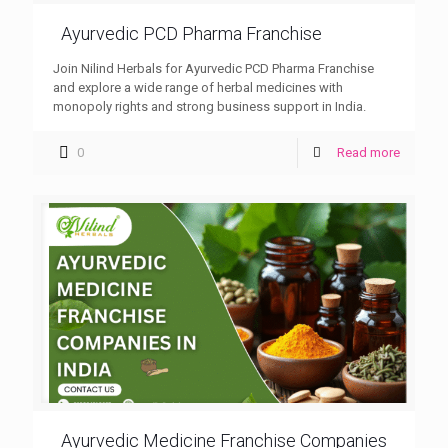
Ayurvedic PCD Pharma Franchise
Join Nilind Herbals for Ayurvedic PCD Pharma Franchise
and explore a wide range of herbal medicines with
monopoly rights and strong business support in India.
0
Read more
Ayurvedic Medicine Franchise Companies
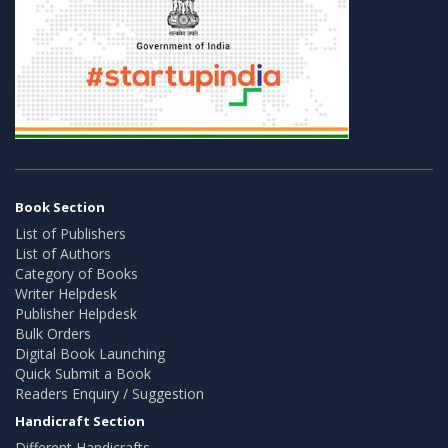
Book Section
List of Publishers
List of Authors
Category of Books
Writer Helpdesk
Publisher Helpdesk
Bulk Orders
Digital Book Launching
Quick Submit a Book
Readers Enquiry / Suggestion
Handicraft Section
Different Handicrafts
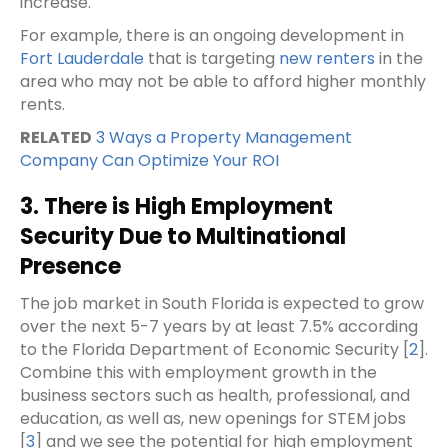
increase.
For example, there is an ongoing development in
Fort Lauderdale
that is targeting
new renters
in the
area who may not be able to afford higher monthly
rents.
RELATED
3 Ways a Property Management
Company Can Optimize Your ROI
3. There is High Employment
Security Due to Multinational
Presence
The job market in South Florida is expected to grow
over the next 5-7 years by at least 7.5% according
to the Florida Department of Economic Security [
2
].
Combine this with employment growth in the
business sectors such as health, professional, and
education, as well as, new openings for STEM jobs
[
3
] and we see the potential for high employment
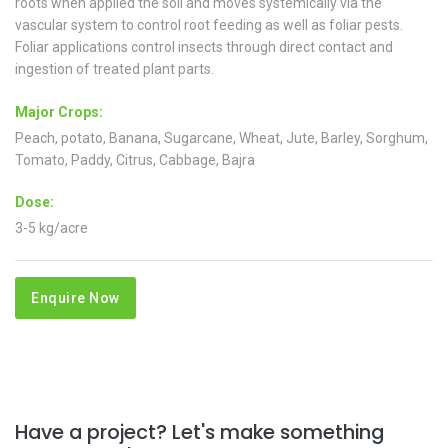
roots when applied the soil and moves systemically via the
vascular system to control root feeding as well as foliar pests.
Foliar applications control insects through direct contact and
ingestion of treated plant parts.
Major Crops:
Peach, potato, Banana, Sugarcane, Wheat, Jute, Barley, Sorghum,
Tomato, Paddy, Citrus, Cabbage, Bajra
Dose:
3-5 kg/acre
Enquire Now
Have a project? Let's make something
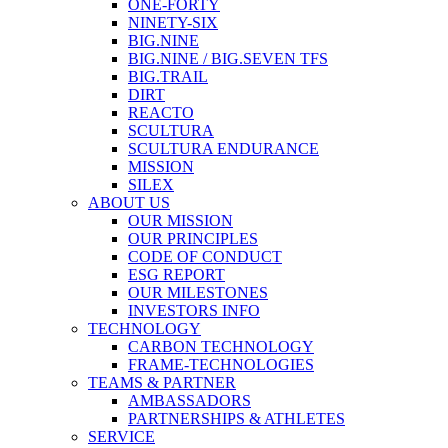
ONE-FORTY
NINETY-SIX
BIG.NINE
BIG.NINE / BIG.SEVEN TFS
BIG.TRAIL
DIRT
REACTO
SCULTURA
SCULTURA ENDURANCE
MISSION
SILEX
ABOUT US
OUR MISSION
OUR PRINCIPLES
CODE OF CONDUCT
ESG REPORT
OUR MILESTONES
INVESTORS INFO
TECHNOLOGY
CARBON TECHNOLOGY
FRAME-TECHNOLOGIES
TEAMS & PARTNER
AMBASSADORS
PARTNERSHIPS & ATHLETES
SERVICE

★ ★ ★

### Exercise objective
Could you repeat, exactly and with nothing else, the lines from the first line of the records through the line containing "FRAME-TECHNOLOGIES"? Leave out the pictures.

### Response below
Ayurvedic PCD Pharma Franchise
Join Nilind Herbals for Ayurvedic PCD Pharma Franchise
and explore a wide range of herbal medicines with
monopoly rights and strong business support in India.
0
Read more
Ayurvedic Medicine Franchise Companies
Book Section
List of Publishers
List of Authors
Category of Books
Writer Helpdesk
Publisher Helpdesk
Bulk Orders
Digital Book Launching
Quick Submit a Book
Readers Enquiry / Suggestion
Handicraft Section
Different Handicrafts
increase.
For example, there is an ongoing development in
Fort Lauderdale
that is targeting
new renters
in the
area who may not be able to afford higher monthly
rents.
RELATED
3 Ways a Property Management
Company Can Optimize Your ROI
3. There is High Employment
Security Due to Multinational
Presence
The job market in South Florida is expected to grow
over the next 5-7 years by at least 7.5% according
to the Florida Department of Economic Security [
2
].
Combine this with employment growth in the
business sectors such as health, professional, and
education, as well as, new openings for STEM jobs
[
3
] and we see the potential for high employment
roots when applied the soil and moves systemically via the
vascular system to control root feeding as well as foliar pests.
Foliar applications control insects through direct contact and
ingestion of treated plant parts.
Major Crops:
Peach, potato, Banana, Sugarcane, Wheat, Jute, Barley, Sorghum,
Tomato, Paddy, Citrus, Cabbage, Bajra
Dose:
3-5 kg/acre
Enquire Now
Have a project? Let's make something
ONE-FORTY
NINETY-SIX
BIG.NINE
BIG.NINE / BIG.SEVEN TFS
BIG.TRAIL
DIRT
REACTO
SCULTURA
SCULTURA ENDURANCE
MISSION
SILEX
ABOUT US
OUR MISSION
OUR PRINCIPLES
CODE OF CONDUCT
ESG REPORT
OUR MILESTONES
INVESTORS INFO
TECHNOLOGY
CARBON TECHNOLOGY
FRAME-TECHNOLOGIES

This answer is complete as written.